IN DEM GROSSZÜGIGEN OMEGA FLAGSHIP STORE IN WIEN kann die Markenwelt weitaus tiefer, emotionaler und facettenreicher präsentiert werden, als es ein Onlineshop oder ein Corner bei einem Juwelier je schaffen würde. Er verbindet Geschichte mit Gegenwart, lässt Produkte erlebbar werden und bietet dem Kunden auf zwei Ebenen großzügig angelegte Verkaufs- und Präsentationsbereiche.
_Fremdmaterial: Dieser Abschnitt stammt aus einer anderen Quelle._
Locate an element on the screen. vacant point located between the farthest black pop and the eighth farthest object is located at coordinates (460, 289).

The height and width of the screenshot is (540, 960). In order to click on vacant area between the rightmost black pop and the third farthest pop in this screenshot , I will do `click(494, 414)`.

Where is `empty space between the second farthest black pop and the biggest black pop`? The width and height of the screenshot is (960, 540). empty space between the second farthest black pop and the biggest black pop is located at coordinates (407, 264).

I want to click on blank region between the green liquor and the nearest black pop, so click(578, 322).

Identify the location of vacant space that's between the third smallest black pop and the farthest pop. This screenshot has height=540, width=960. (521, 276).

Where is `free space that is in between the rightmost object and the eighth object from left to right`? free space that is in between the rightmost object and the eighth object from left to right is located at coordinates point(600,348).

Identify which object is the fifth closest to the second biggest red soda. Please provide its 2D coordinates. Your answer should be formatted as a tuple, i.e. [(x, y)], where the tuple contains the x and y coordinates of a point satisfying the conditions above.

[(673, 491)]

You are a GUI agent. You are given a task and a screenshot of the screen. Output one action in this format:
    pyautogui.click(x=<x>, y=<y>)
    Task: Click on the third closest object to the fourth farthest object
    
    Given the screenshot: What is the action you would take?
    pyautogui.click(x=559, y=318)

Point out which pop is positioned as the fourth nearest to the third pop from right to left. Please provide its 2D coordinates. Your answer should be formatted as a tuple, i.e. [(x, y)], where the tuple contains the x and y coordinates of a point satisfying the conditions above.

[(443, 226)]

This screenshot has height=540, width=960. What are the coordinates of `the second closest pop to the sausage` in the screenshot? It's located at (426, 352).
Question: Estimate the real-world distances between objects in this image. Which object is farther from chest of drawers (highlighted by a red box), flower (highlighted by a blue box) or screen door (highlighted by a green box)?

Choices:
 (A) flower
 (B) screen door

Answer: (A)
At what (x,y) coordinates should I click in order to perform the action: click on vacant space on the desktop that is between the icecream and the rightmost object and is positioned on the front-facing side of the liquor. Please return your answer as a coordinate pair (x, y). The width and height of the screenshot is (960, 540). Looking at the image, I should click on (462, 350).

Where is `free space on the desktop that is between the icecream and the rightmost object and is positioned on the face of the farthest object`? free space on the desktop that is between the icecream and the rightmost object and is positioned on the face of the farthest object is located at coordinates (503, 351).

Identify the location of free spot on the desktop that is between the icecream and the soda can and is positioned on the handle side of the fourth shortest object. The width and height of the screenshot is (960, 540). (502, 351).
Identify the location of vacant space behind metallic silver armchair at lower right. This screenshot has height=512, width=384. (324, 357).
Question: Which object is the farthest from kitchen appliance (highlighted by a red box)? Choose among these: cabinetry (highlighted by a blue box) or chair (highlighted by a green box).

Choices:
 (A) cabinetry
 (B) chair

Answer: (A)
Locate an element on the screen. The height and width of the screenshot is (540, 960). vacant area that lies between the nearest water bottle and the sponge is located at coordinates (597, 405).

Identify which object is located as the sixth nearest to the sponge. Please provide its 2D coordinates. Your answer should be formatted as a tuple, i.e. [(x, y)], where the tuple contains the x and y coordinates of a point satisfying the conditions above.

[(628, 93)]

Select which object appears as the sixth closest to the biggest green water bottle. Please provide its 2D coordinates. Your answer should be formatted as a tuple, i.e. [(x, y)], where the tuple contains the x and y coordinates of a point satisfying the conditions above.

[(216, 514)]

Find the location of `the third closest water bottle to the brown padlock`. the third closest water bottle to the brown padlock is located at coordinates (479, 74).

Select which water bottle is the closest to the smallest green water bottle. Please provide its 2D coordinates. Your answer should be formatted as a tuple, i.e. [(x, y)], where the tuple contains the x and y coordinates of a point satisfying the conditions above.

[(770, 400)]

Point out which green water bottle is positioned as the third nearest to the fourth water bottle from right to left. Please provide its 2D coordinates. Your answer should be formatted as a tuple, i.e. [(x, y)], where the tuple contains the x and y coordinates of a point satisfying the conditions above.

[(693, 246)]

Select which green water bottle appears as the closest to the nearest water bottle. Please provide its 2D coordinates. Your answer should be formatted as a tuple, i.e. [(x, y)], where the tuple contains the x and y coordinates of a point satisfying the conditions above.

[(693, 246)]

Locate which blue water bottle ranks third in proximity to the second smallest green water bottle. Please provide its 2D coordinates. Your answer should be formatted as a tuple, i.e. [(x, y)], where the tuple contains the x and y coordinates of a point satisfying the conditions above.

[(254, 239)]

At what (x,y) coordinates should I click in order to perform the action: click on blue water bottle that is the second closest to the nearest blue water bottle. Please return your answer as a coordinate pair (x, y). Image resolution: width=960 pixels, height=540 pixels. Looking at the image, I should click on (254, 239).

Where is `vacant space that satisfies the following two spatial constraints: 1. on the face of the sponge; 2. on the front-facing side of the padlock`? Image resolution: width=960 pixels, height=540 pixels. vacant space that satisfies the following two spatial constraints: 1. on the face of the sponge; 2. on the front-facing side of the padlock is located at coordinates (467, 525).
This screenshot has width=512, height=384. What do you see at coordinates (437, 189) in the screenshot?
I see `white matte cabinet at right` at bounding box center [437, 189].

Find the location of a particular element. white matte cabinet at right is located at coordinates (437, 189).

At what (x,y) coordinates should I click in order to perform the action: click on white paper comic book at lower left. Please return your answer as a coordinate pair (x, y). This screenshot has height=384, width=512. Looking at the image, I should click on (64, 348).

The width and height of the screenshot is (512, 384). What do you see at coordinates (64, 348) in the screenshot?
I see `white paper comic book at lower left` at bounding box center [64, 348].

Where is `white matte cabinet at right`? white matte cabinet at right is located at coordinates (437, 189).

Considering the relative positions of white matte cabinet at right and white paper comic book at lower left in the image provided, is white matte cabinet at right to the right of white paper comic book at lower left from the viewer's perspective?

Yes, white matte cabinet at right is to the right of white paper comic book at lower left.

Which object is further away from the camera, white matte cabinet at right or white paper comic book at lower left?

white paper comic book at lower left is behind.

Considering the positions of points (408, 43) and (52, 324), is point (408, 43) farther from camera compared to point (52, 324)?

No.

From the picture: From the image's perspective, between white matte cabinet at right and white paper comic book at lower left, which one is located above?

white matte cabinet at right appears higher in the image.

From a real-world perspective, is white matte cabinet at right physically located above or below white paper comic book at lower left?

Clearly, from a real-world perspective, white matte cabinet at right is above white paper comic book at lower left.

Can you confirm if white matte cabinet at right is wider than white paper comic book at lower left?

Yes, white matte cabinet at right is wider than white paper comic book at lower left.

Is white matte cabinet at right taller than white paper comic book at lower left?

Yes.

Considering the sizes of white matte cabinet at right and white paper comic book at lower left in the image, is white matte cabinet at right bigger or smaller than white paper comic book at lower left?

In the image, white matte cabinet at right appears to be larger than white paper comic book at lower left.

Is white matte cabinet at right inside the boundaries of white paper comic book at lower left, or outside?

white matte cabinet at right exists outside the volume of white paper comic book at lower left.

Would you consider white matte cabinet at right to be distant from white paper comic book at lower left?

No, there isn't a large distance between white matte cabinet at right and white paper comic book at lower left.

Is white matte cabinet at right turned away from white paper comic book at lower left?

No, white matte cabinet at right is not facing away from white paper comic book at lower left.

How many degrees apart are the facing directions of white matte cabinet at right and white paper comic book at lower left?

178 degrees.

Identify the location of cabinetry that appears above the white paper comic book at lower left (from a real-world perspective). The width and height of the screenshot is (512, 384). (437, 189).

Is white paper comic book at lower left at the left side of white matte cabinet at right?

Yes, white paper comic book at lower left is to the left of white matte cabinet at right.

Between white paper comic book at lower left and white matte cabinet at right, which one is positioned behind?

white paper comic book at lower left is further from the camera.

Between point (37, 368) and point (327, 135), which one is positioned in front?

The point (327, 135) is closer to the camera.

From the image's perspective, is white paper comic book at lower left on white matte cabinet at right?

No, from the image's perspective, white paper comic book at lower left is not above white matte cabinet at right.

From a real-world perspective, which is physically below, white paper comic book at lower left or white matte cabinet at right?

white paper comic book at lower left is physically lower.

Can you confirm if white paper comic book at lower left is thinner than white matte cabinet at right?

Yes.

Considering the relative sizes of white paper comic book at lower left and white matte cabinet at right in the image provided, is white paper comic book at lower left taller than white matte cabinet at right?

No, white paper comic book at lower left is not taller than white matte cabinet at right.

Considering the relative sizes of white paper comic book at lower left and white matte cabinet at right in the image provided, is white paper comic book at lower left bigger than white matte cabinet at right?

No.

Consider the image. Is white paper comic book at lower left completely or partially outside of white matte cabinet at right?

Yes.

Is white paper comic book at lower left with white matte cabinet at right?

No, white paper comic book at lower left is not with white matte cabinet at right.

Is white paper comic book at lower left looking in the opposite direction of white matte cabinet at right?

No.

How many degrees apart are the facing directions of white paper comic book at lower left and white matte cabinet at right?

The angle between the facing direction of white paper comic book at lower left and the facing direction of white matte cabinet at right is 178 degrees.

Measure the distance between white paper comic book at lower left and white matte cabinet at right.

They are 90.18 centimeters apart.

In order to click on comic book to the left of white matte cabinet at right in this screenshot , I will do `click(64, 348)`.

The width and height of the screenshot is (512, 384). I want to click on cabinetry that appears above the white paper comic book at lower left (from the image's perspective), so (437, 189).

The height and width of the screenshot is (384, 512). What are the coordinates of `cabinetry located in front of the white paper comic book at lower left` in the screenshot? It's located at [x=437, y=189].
Bilder mit Omega Testimonials wie Nicole Kidman, George Clooney oder Cindy Crawford verleihen den Räumlichkeiten einen Hauch von Glamour.

DIE WAHREN STARS befinden sich allerdings in den zahlreichen Vitrinen und Schaukästen und tragen die Namen Constellation, Speedmaster, Seamaster und De Ville. Das umfangreiche Sortiment umfasst Uhren aller Kollektionen sowie exklusive Zeitmesser, die ausschließlich in den Flagship Stores erhältlich sind. Dieses Angebot wird durch die Fine Jewellery Schmuck-Kollektionen, die Fine Leather Collection sowie das Omega Parfum ergänzt. Alles ist „State of the art“, perfekt inszeniert in modernstem Shop-Design. So spielt das spannende Lichtkonzept der über 400 m2 großen Boutique perfekt auf der Klaviatur des Techno Sensual Makrotrends, der für die globale Verbindung zwischen Tradition und Moderne steht. Wände in „Stucco“-Technik sowie champagner-goldenes Glas verleihen den Räumen Struktur, Anigré-Holz und elfenbeinfarbiges Leder sorgen für extravagante Glamour-Effekte und Wohlfühl-Haptik.

Denn der „neue“ Konsument will digitale Hightech-Welten mit Menschlichkeit im Sinne von Erleben, Natürlichkeit und Sinnlichkeit verknüpfen, und dies lässt sich immer noch dort am besten umsetzen, wo der Mensch in die Welt der Marke eintritt – im Geschäft.